▶ Activity: Please repeat the lines below exactly. Begin with the line containing "Образовательные и нормативные" and go on through the line containing "Студенческое научное общество".

▶ Input:

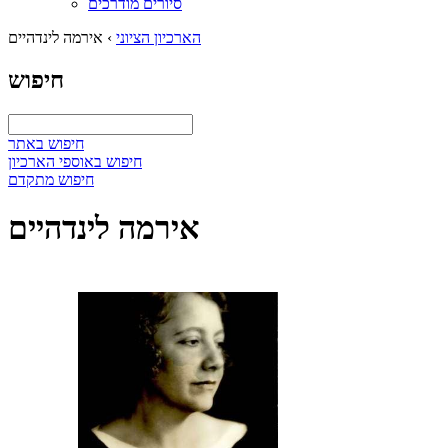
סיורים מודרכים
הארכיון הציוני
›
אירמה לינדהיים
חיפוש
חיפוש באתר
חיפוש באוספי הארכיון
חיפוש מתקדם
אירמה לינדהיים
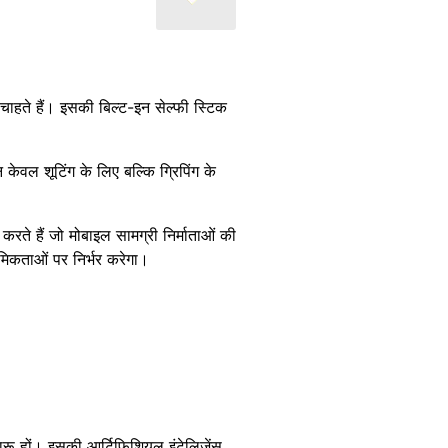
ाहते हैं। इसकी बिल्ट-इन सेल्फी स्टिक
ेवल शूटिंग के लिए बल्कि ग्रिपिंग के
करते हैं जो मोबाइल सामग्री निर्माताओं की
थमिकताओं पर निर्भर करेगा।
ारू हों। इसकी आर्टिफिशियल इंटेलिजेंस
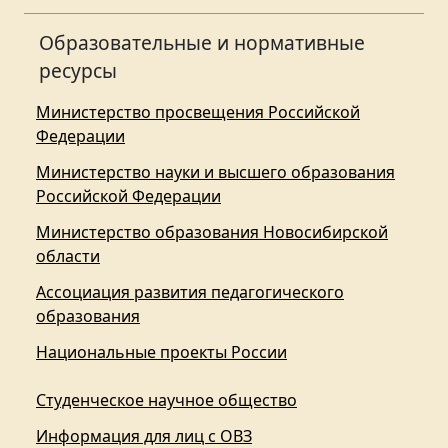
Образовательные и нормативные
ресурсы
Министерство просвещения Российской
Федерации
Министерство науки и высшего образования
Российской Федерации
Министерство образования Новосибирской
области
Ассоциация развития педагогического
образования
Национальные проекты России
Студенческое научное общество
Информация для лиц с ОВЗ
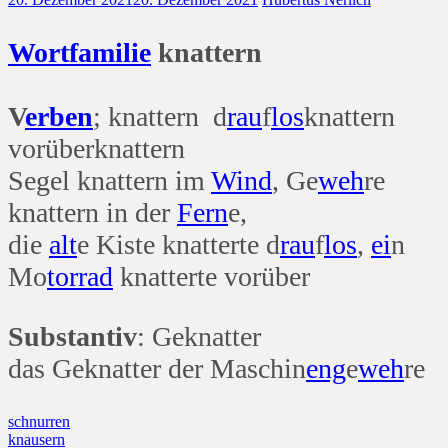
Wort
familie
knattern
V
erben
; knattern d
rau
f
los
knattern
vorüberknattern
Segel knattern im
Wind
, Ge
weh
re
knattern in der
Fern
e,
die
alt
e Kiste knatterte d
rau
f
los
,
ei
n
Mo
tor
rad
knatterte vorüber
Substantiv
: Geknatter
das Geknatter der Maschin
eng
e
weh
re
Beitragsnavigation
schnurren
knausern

▶ Completed task:
Образовательные и нормативные
ресурсы
Министерство просвещения Российской
Федерации
Министерство науки и высшего образования
Российской Федерации
Министерство образования Новосибирской
области
Ассоциация развития педагогического
образования
Национальные проекты России
Студенческое научное общество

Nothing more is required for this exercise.